Note that if we aren't indifferent between checking twice and betting first, we would "bluff" the bottom of our range (if betting is higher EV), or just check/check the bottom of our betting range (if check/checking is higher EV).
So we should bet 2/5 of the time on the first street.
Next, we find the point at which we become indifferent from betting versus check, betting (the top of our check/bet range). Let's call that point card = Z.
EV(bet Z) = 3/5 + 2*(2/5 - (1-Z)) - (1-Z) = 7/5 - 3 + 3Z = -8/5 + 3Z
EV(check, bet Z) = 2 * 3/5 * 1/3 + 3/5 * 2/3 = 4/5
To make us indifferent, set these equal, and we have -8/5 + 3Z = 4/5... 3Z = 12/5...
Z = 4/5.
So far we know:
* We bet 2/5 of the time on the first street, and check 3/5
* We bet 1/3 of the time on the second street, and check 2/3
* We bet 100% of the time if dealt a card >= 4/5.
* At card = 4/5, we are indifferent between a bet versus a check/bet line.

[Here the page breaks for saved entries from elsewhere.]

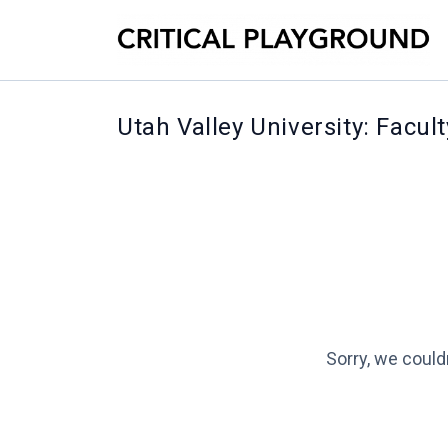
Utah Valley University: Facul
Sorry, we could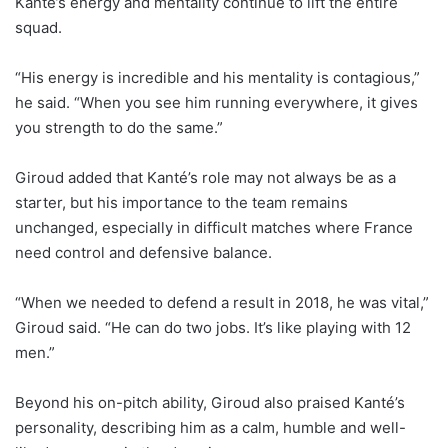
Kanté’s energy and mentality continue to lift the entire
squad.
“His energy is incredible and his mentality is contagious,”
he said. “When you see him running everywhere, it gives
you strength to do the same.”
Giroud added that Kanté’s role may not always be as a
starter, but his importance to the team remains
unchanged, especially in difficult matches where France
need control and defensive balance.
“When we needed to defend a result in 2018, he was vital,”
Giroud said. “He can do two jobs. It’s like playing with 12
men.”
Beyond his on-pitch ability, Giroud also praised Kanté’s
personality, describing him as a calm, humble and well-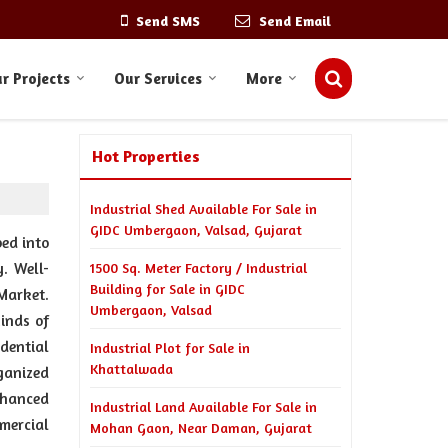
Send SMS
Send Email
r Projects
Our Services
More
Hot Properties
Industrial Shed Available For Sale in
GIDC Umbergaon, Valsad, Gujarat
ed into
y. Well-
1500 Sq. Meter Factory / Industrial
Building for Sale in GIDC
Market.
Umbergaon, Valsad
inds of
idential
Industrial Plot for Sale in
Khattalwada
ganized
nhanced
Industrial Land Available For Sale in
mmercial
Mohan Gaon, Near Daman, Gujarat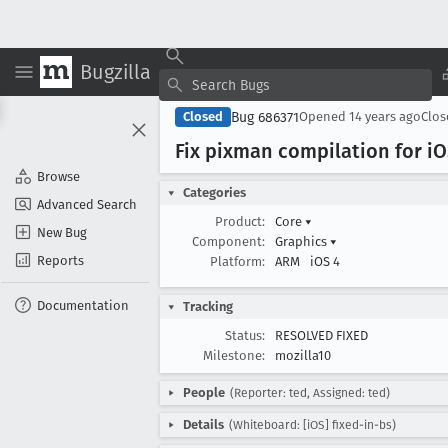
Bugzilla
Bug 686371
Closed
Opened
14 years ago
Clo
Fix pixman compilation for i
O
Browse
Categories
Advanced Search
Product:
Core
▾
New Bug
Component:
Graphics
▾
Reports
Platform:
ARM
iOS 4
Documentation
Tracking
Status:
RESOLVED FIXED
Milestone:
mozilla10
People
(Reporter: ted, Assigned: ted)
Details
(Whiteboard: [iOS] fixed-in-bs)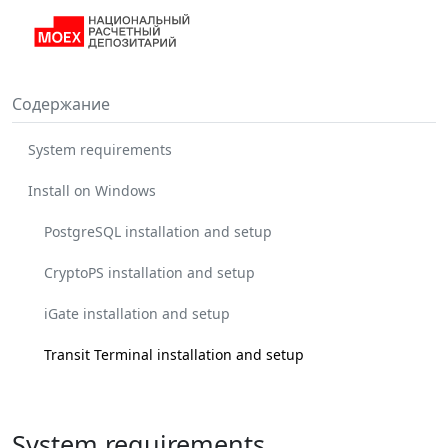
Содержание
System requirements
Install on Windows
PostgreSQL installation and setup
CryptoPS installation and setup
iGate installation and setup
Transit Terminal installation and setup
System requirements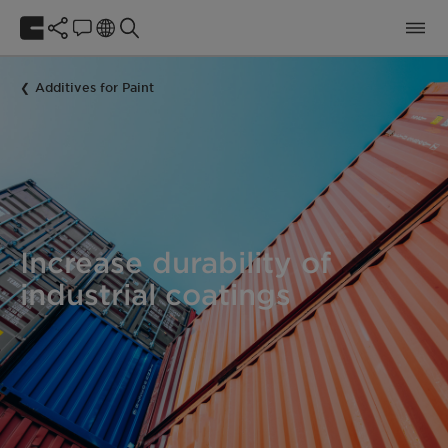
Additives for Paint
Increase durability of
industrial coatings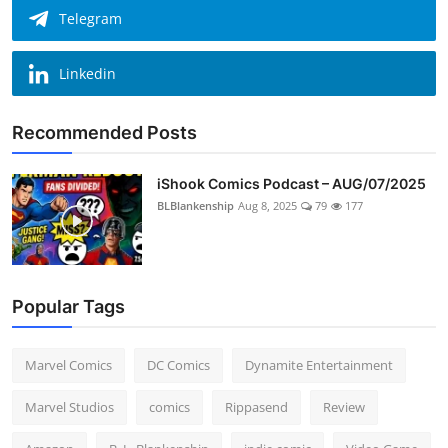
Telegram
Linkedin
Recommended Posts
iShook Comics Podcast – AUG/07/2025
BLBlankenship
Aug 8, 2025
79
177
Popular Tags
Marvel Comics
DC Comics
Dynamite Entertainment
Marvel Studios
comics
Rippasend
Review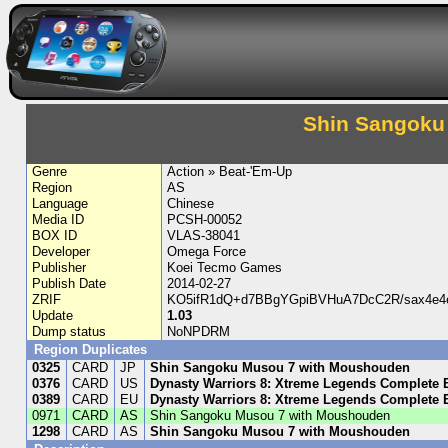
Shin Sangoku
Genre
Action » Beat-'Em-Up
Region
AS
Language
Chinese
Media ID
PCSH-00052
BOX ID
VLAS-38041
Developer
Omega Force
Publisher
Koei Tecmo Games
Publish Date
2014-02-27
ZRIF
KO5ifR1dQ+d7BBgYGpiBVHuA7DcC2R/sax4e4
Update
1.03
Dump status
NoNPDRM
Region Duplicates
0325
CARD
JP
Shin Sangoku Musou 7 with Moushouden
0376
CARD
US
Dynasty Warriors 8: Xtreme Legends Complete 
0389
CARD
EU
Dynasty Warriors 8: Xtreme Legends Complete 
0971
CARD
AS
Shin Sangoku Musou 7 with Moushouden
1298
CARD
AS
Shin Sangoku Musou 7 with Moushouden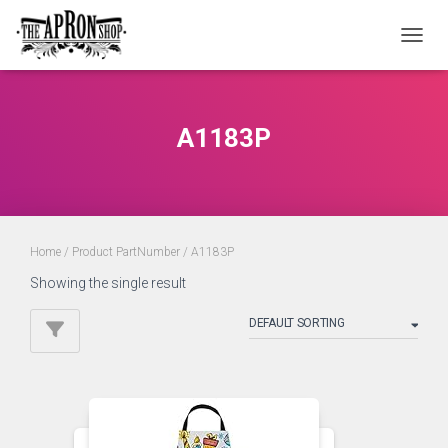
TOGGL
A1183P
Home
/ Product PartNumber / A1183P
Showing the single result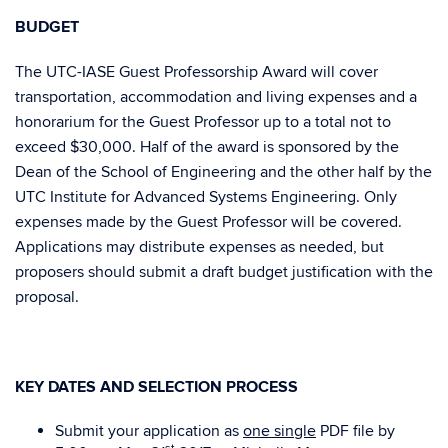
BUDGET
The UTC-IASE Guest Professorship Award will cover
transportation, accommodation and living expenses and a
honorarium for the Guest Professor up to a total not to
exceed $30,000. Half of the award is sponsored by the
Dean of the School of Engineering and the other half by the
UTC Institute for Advanced Systems Engineering. Only
expenses made by the Guest Professor will be covered.
Applications may distribute expenses as needed, but
proposers should submit a draft budget justification with the
proposal.
KEY DATES AND SELECTION PROCESS
Submit your application as
one single
PDF file by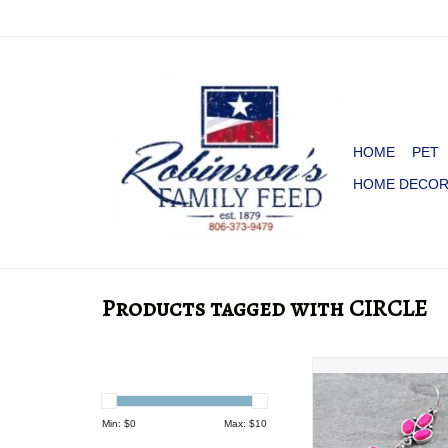
HOME
PET
HOME DECO
Products tagged with CIRCLE
EARRING DANGLE
STONES CIRCLE WI
Min: $
0
Max: $
10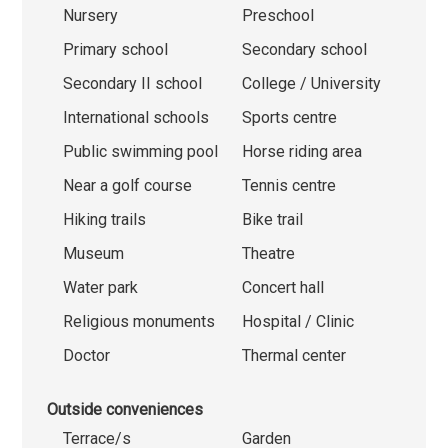
Nursery
Preschool
Primary school
Secondary school
Secondary II school
College / University
International schools
Sports centre
Public swimming pool
Horse riding area
Near a golf course
Tennis centre
Hiking trails
Bike trail
Museum
Theatre
Water park
Concert hall
Religious monuments
Hospital / Clinic
Doctor
Thermal center
Outside conveniences
Terrace/s
Garden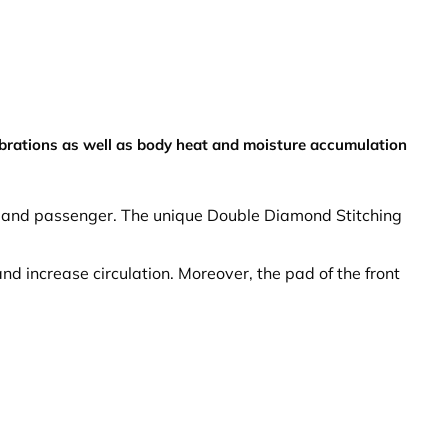
ibrations as well as body heat and moisture accumulation
er and passenger. The unique Double Diamond Stitching
nd increase circulation. Moreover, the pad of the front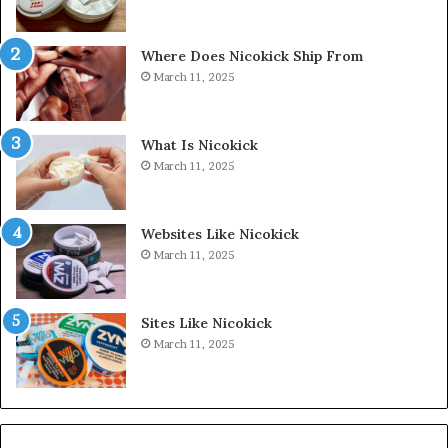
Where Does Nicokick Ship From
March 11, 2025
What Is Nicokick
March 11, 2025
Websites Like Nicokick
March 11, 2025
Sites Like Nicokick
March 11, 2025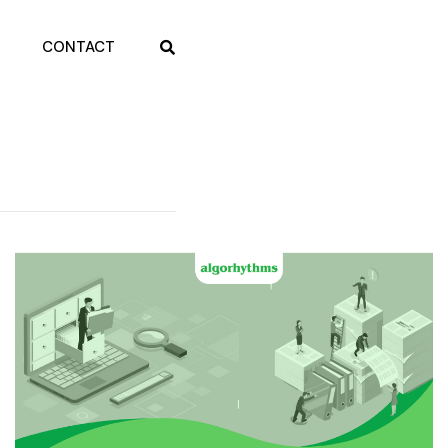
CONTACT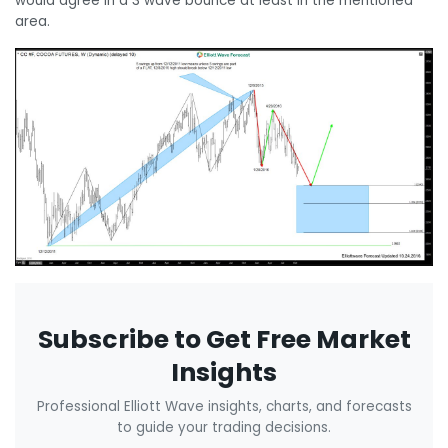
would agree in a 3 wave bounce at least in the mentioned
area.
Subscribe to Get Free Market
Insights
Professional Elliott Wave insights, charts, and forecasts
to guide your trading decisions.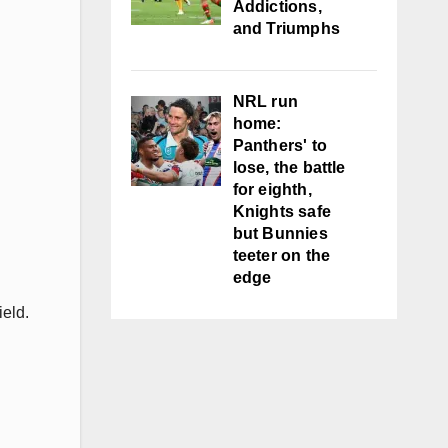
Addictions,
and Triumphs
NRL run
home:
Panthers' to
lose, the battle
for eighth,
Knights safe
but Bunnies
teeter on the
edge
ield.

Ok now we want to find the probability we bet when we're below 4/5. Let's suppose we're evaluating what we should do with card Q, slightly below 4/5. Let's suppose that we bet P percent of the time from Q through 4/5 (and check/bet (1-P) percent of the time).
Then:
EV(bet Q) = 3/5 + 2 * (1/5 - (4/5 - Q)*P) - 1/5 - (4/5 - Q)*P
= 3/5 + 2/5 - 8/5*P + 2*PQ - 1/5 - 4/5*P + PQ
= 4/5 - 12/5*P + 3*PQ
EV(check, bet Q) = 3/5*2/3 - (1-P)*(4/5 - Q) + 2*(3/5*1/3 - (1-P)*(4/5 - Q))
= 2/5 - 4/5 + 4/5*P + Q - QP + 2/5 - 8/5 + 8/5*P + 2*Q - 2PQ
= -8/5 + 12/5*P + 3Q - 3PQ
To make us indifferent, set these equal:
4/5 - 12/5*P + 3*PQ = -8/5 + 12/5*P + 3Q - 3PQ
4 - 12*P + 15*PQ = -8 + 12*P + 15Q - 15PQ
12 - 15*Q = 24*P - 30*PQ
12 - 15 * Q = P(24 - 30*Q)
P = (12 - 15*Q) / (24 - 30*Q)
P = 1/2
(Note: There's probably a much simpler way to do that....)
So basically, for the portion of our range where we're indifferent between betting and check/betting, we bet with probability 50% and check/bet with probability 50%.
This yields my solution in my previous post above.
Last edited by pocketzeroes; 04-27-2017 at 11:30 AM.